Die Familie Marquez und Honda - das gehörte in der Motorrad-Weltmeisterschaft jahrelang fest zusammen. Superstar Marc ist seit seinem Aufstieg in die Königsklasse 2013 im Repsol-Werksteam unterwegs. Bruder Alex wurde auf Honda im selben Jahr Moto3-Weltmeister und war seit seinem MotoGP-Debüt 2020 erneut HRC-Pilot.

Beim Saisonfinale in Valencia bestritt Alex Marquez nun aber sein vorerst letztes Rennen auf der RC213V. 2023 wird er für das Gresini Team eine Ducati Desmosedici GP22 pilotieren.

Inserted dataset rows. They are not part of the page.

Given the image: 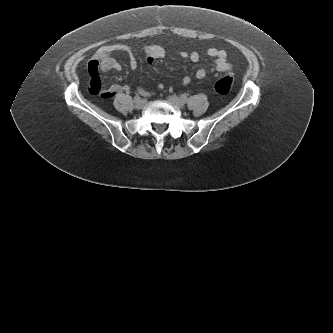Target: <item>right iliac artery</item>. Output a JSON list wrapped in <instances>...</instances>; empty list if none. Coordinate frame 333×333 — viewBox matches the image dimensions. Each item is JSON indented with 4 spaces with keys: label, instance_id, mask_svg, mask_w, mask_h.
<instances>
[{
    "label": "right iliac artery",
    "instance_id": "1",
    "mask_svg": "<svg viewBox=\"0 0 333 333\" xmlns=\"http://www.w3.org/2000/svg\"><path fill=\"white\" fill-rule=\"evenodd\" d=\"M140 99H141V97L139 95L135 96V101H138Z\"/></svg>",
    "mask_w": 333,
    "mask_h": 333
}]
</instances>
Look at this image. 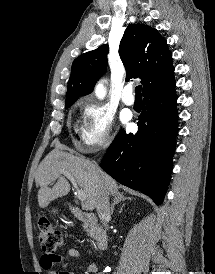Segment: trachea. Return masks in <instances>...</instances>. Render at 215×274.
<instances>
[{"instance_id":"3493384b","label":"trachea","mask_w":215,"mask_h":274,"mask_svg":"<svg viewBox=\"0 0 215 274\" xmlns=\"http://www.w3.org/2000/svg\"><path fill=\"white\" fill-rule=\"evenodd\" d=\"M141 89H142V86L141 85H138L136 86L135 88V93H136V97H141Z\"/></svg>"}]
</instances>
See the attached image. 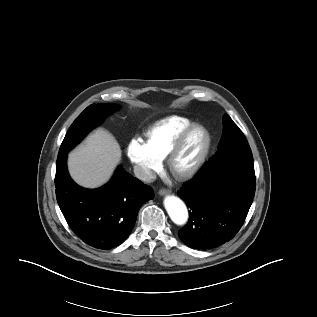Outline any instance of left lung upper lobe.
Returning a JSON list of instances; mask_svg holds the SVG:
<instances>
[{"label": "left lung upper lobe", "mask_w": 317, "mask_h": 317, "mask_svg": "<svg viewBox=\"0 0 317 317\" xmlns=\"http://www.w3.org/2000/svg\"><path fill=\"white\" fill-rule=\"evenodd\" d=\"M240 156L253 160L250 146L238 126L225 114L223 116V134L214 157Z\"/></svg>", "instance_id": "obj_1"}]
</instances>
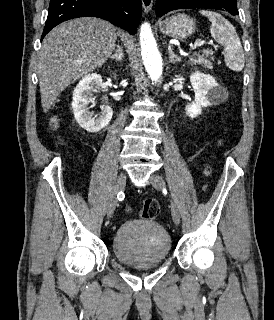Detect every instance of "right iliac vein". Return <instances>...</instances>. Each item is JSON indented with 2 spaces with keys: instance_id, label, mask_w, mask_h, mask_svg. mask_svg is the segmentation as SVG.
<instances>
[{
  "instance_id": "obj_1",
  "label": "right iliac vein",
  "mask_w": 274,
  "mask_h": 320,
  "mask_svg": "<svg viewBox=\"0 0 274 320\" xmlns=\"http://www.w3.org/2000/svg\"><path fill=\"white\" fill-rule=\"evenodd\" d=\"M126 185V176L125 174H120L118 176L117 182L115 184L112 196L110 198L109 204H108V208H107V216L111 217L115 211L116 205H117V194L120 191H123Z\"/></svg>"
}]
</instances>
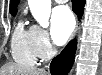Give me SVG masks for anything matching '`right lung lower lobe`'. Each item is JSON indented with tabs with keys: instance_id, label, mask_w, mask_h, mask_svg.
Here are the masks:
<instances>
[{
	"instance_id": "obj_1",
	"label": "right lung lower lobe",
	"mask_w": 102,
	"mask_h": 75,
	"mask_svg": "<svg viewBox=\"0 0 102 75\" xmlns=\"http://www.w3.org/2000/svg\"><path fill=\"white\" fill-rule=\"evenodd\" d=\"M73 11L81 18L84 10L85 0H72ZM76 39L64 48V50L53 59L50 71L52 75H66L74 62Z\"/></svg>"
}]
</instances>
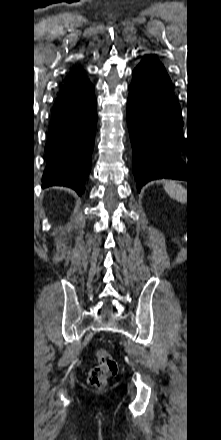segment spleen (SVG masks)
<instances>
[{
    "label": "spleen",
    "instance_id": "spleen-1",
    "mask_svg": "<svg viewBox=\"0 0 221 440\" xmlns=\"http://www.w3.org/2000/svg\"><path fill=\"white\" fill-rule=\"evenodd\" d=\"M164 189L171 198L179 202H185L186 189L176 181L173 180L166 181L164 184Z\"/></svg>",
    "mask_w": 221,
    "mask_h": 440
}]
</instances>
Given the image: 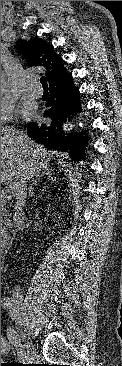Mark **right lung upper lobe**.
Listing matches in <instances>:
<instances>
[{
	"instance_id": "right-lung-upper-lobe-1",
	"label": "right lung upper lobe",
	"mask_w": 122,
	"mask_h": 366,
	"mask_svg": "<svg viewBox=\"0 0 122 366\" xmlns=\"http://www.w3.org/2000/svg\"><path fill=\"white\" fill-rule=\"evenodd\" d=\"M18 50L30 66L46 69L49 85L66 79L68 72L64 68V61L56 55L52 45L39 38H33L29 41L20 40Z\"/></svg>"
}]
</instances>
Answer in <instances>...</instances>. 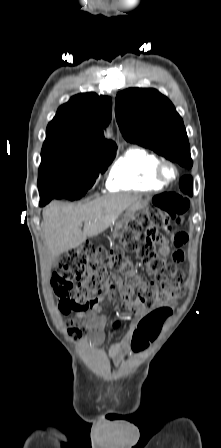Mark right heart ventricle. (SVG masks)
I'll return each instance as SVG.
<instances>
[{"label":"right heart ventricle","instance_id":"obj_1","mask_svg":"<svg viewBox=\"0 0 221 448\" xmlns=\"http://www.w3.org/2000/svg\"><path fill=\"white\" fill-rule=\"evenodd\" d=\"M159 158L144 148L128 149L111 167L106 186L111 191L160 190L154 175Z\"/></svg>","mask_w":221,"mask_h":448}]
</instances>
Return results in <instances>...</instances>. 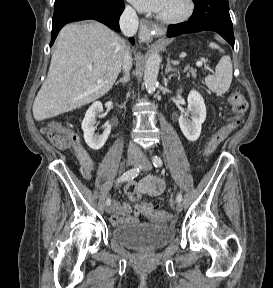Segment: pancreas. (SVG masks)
Segmentation results:
<instances>
[{
	"instance_id": "obj_1",
	"label": "pancreas",
	"mask_w": 273,
	"mask_h": 288,
	"mask_svg": "<svg viewBox=\"0 0 273 288\" xmlns=\"http://www.w3.org/2000/svg\"><path fill=\"white\" fill-rule=\"evenodd\" d=\"M185 71H189V73H191V75H194L196 73L195 70L190 69V68H187ZM189 73H188V76H189Z\"/></svg>"
}]
</instances>
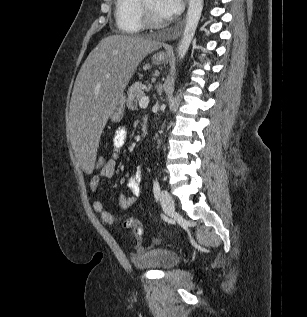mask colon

Nach seinem Abgang bei Honda findet der jüngere der beiden Marquez-Brüder deutliche Worte für die Arbeitsweise des japanischen Motorradgiganten, der die abgelaufene Saison ohne einen einzigen Sieg auf dem letzten Rang der Konstrukteursweltmeisterschaft beendete.

MotoGP-Testniederlage für Quartararo und Marquez: Die Analyse: (05:37 Min.)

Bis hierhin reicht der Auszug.